La femme du Vème
« Vous me rappelez mon mari : comme vous il était écrivant. Et pas très heureux. »
Tom Ricks, romancier américain, la quarantaine, vient à Paris dans l’espoir de renouer avec sa fille. Mais rien ne se passe comme prévu : démuni, logé dans un hôtel miteux, il se retrouve contraint de travailler comme gardien de nuit. Alors qu’il croit toucher le fond, Margit, sensuelle et mystérieuse, fait irruption dans sa vie. Leur relation passionnée déclenche une série d’évènements inexplicables, comme si une force obscure prenait le contrôle de sa vie.
« Tu as la même vue que moi. Je savais que nous partagions la même vision du monde »
Il n’aura fallu qu’une décennie à Douglas Kennedy pour s’imposer comme l’un des auteurs les plus populaires et les plus lus des deux côtés de l’Atlantique. Pas étonnant, donc, que le cinéma s’intéresse à son œuvre. Et plus encore le cinéma français, puisque le romancier américain vit en Europe (plus précisément entre Paris et Londres) depuis plus de trente ans. Ainsi, après Eric Lartigau qui adaptait l’an passé « L’homme qui voulait vivre sa vie », place cette fois à Pawel Pawlikowski qui se risque à adapter « La femme du Vème » (publié en 2007), réputé pour être le roman le plus étrange et le moins accessible de l’auteur.
« C’est comme si mon vrai moi était ailleurs, recevant un prix honorifique ou regardant sa femme s’habiller pour aller assister à un récital de piano de notre fille, et que le moi d’ici n’était qu’un double triste »
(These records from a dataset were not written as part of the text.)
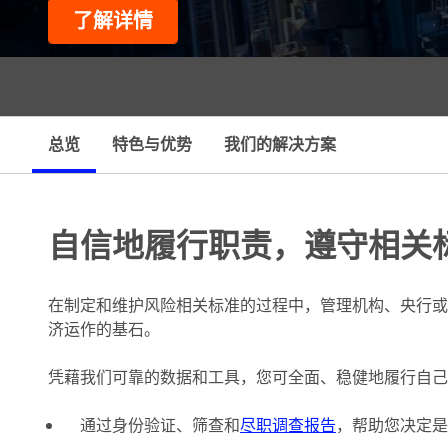
了解详情
情
总览
特色与优势
我们的解决方案
自信地履行职责，遵守相关
在制定和维护风险相关标准的过程中，管理机构、央行或
济运作的基石。
凭藉我们可靠的数据和工具，您可全面、稳健地履行自己
通过身份验证、筛查和
尽职调查报告
，帮助您决定是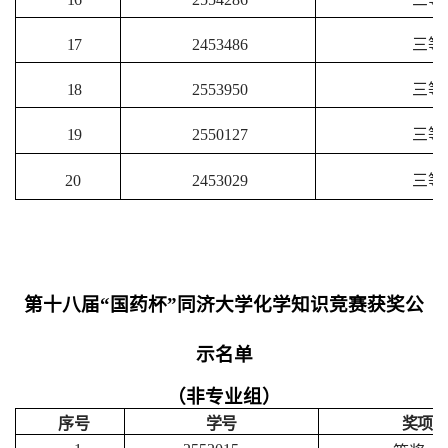
17
2453486
三等
18
2553950
三等
19
2550127
三等
20
2453029
三等
第十八届“国药杯”同济大学化学知识竞赛获奖公
示名单
（非专业组）
序号
学号
奖项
On ne peut pas dire de Pawel Pawlikowski qu’il est un débutant. En effet, cet ancien documentariste a tout de même réalisé une poignée de films ces dix dernières années (dont le dernier en date, « My summer of love » sorti chez nous en 2005), pour la plupart restés (très) confidentiels. Pour autant, le choix d’adapter « La femme du Vème » était peut-être un défi un peu trop ambitieux. Roman kafkaïen, « La femme du Vème » est en effet une œuvre troublante et mystérieuse, sorte de vertigineuse descente aux enfers jusqu’aux limites de la folie, tirant son originalité de ses accents fantastiques et surnaturels. Tout en prenant beaucoup de libertés par rapport au texte originel dont il refuse d’être l’otage (notamment en zappant les raisons de l’arrivée du héros à Paris et les raisons pour lesquelles il ne peut pas voir sa fille), Pawlikowski réussit plutôt bien à recréer cette atmosphère oppressante et anxiogène, en s’appuyant notamment sur le jeu puissant et parfait de ses comédiens (notamment Ethan Hawke, qui nous surprend dans un rôle en français). Loin des décors de carte postale auxquelles nous habituent trop souvent les réalisateurs étrangers, le cinéaste choisit comme dans le roman des décors parisiens inhabituellement glauques, à l’image du bouge dans lequel vit le héros. De ce fait, chaque apparition de Margit n’en est que plus lumineuse et plus sensuelle. Pourtant, très vite, le film patine. Perdant peu à peu le fil de l’intrigue, le spectateur hébété se retrouve avec en tête une foule de questions : Qui a bien pu tuer le voisin rappeur ? Qui a enlevé la petite fille et pourquoi ? Et qui peut bien être cette femme du Vème – un fantôme ou un fantasme ? – qui lui murmure inlassablement qu’il « ne sait pas ce dont il est capable » ? Une sorte de labyrinthe mental très intrigant dont seul le réalisateur à la clé. Manque de bol, il a oublié de nous en laisser un jeu.